#### EXERCISE REQUIREMENTS:
Where the string "name" appears in a line of the material below, copy that line.

#### SOURCE MATERIAL:
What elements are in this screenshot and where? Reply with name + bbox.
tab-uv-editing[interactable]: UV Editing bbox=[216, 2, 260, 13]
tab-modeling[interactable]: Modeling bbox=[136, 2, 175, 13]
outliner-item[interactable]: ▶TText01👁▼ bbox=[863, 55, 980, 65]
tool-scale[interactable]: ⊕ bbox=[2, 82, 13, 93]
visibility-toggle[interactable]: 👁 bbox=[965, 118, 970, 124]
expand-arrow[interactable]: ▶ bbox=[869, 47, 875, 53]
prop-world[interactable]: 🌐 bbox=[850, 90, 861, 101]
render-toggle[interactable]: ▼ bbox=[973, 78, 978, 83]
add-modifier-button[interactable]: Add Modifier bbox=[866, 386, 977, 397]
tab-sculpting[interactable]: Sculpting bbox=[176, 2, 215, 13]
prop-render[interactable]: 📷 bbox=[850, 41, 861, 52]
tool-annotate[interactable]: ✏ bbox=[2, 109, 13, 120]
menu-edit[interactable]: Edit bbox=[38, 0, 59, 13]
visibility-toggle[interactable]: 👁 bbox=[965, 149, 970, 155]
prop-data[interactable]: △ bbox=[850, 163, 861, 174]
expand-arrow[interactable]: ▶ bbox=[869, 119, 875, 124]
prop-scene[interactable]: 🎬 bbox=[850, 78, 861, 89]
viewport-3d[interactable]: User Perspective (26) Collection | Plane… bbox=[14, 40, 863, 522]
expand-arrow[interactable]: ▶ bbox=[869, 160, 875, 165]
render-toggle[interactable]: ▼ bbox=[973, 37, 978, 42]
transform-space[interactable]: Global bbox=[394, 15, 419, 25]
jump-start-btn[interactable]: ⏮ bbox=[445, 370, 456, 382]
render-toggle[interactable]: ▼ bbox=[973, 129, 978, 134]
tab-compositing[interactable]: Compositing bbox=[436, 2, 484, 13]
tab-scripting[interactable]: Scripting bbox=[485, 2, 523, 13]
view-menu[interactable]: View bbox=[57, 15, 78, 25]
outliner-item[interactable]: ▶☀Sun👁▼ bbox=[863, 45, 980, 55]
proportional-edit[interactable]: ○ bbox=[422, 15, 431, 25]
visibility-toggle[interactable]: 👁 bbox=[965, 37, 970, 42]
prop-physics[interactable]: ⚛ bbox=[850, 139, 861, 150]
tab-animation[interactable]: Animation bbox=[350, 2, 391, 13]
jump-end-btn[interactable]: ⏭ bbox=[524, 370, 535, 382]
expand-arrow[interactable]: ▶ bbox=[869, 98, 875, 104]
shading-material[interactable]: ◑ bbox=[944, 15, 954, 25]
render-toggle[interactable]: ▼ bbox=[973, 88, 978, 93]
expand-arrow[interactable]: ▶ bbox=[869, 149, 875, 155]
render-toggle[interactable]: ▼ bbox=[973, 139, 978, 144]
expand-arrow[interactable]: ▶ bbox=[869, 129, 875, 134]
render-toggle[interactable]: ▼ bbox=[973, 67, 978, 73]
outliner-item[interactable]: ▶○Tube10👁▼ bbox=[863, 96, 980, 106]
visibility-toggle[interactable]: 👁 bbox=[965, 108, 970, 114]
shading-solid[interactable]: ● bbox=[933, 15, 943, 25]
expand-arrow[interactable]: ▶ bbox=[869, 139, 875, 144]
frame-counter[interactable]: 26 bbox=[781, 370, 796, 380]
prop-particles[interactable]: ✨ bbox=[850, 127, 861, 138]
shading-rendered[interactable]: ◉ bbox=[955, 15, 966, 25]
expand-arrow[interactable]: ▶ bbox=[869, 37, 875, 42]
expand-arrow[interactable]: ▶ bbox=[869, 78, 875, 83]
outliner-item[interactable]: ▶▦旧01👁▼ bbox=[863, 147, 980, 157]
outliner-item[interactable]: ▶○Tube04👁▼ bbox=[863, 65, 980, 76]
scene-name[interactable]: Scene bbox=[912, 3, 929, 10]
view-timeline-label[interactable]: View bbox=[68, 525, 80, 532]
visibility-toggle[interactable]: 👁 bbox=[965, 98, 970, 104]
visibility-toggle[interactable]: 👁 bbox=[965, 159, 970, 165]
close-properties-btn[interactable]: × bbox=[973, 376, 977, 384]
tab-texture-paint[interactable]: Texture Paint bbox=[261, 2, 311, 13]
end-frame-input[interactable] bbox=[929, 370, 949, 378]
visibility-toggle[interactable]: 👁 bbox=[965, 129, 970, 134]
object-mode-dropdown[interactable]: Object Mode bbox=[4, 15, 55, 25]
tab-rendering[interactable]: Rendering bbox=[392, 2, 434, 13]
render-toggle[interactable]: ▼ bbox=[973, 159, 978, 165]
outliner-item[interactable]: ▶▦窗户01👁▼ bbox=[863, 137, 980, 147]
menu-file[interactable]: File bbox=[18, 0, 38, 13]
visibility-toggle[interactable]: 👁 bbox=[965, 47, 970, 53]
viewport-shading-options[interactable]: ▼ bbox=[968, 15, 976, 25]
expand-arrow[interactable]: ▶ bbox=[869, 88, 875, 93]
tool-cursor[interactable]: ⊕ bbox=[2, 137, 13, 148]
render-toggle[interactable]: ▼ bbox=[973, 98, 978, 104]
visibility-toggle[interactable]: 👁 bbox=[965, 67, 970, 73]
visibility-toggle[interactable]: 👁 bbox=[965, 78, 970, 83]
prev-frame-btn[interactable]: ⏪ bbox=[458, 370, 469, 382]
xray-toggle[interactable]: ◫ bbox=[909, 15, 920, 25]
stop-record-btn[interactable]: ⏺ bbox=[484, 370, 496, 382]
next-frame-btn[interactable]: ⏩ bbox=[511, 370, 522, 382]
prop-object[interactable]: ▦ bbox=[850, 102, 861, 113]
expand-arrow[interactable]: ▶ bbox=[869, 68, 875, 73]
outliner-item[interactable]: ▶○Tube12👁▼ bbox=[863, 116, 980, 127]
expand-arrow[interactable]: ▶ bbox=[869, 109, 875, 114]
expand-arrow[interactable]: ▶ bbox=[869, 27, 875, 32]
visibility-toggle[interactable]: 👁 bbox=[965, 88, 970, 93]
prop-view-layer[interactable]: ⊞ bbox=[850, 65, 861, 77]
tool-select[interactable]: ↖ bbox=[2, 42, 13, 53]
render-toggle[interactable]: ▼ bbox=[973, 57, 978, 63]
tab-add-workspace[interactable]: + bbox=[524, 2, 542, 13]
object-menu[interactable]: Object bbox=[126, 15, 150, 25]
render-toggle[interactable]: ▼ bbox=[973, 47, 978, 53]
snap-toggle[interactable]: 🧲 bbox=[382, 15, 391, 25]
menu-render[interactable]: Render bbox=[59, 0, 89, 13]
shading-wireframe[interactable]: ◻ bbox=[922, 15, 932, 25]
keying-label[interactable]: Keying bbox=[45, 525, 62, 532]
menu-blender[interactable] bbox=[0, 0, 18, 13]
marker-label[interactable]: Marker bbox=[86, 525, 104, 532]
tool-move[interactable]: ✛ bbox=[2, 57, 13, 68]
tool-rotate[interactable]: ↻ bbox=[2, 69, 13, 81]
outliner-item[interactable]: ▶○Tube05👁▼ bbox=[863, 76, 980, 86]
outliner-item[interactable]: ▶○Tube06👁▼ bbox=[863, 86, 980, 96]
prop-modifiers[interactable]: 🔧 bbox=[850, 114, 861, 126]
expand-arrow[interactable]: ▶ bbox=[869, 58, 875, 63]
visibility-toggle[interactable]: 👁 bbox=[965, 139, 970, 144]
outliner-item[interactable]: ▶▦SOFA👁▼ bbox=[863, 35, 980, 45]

#### RESULT OF THIS EXERCISE:
What elements are in this screenshot and where? Reply with name + bbox.
scene-name[interactable]: Scene bbox=[912, 3, 929, 10]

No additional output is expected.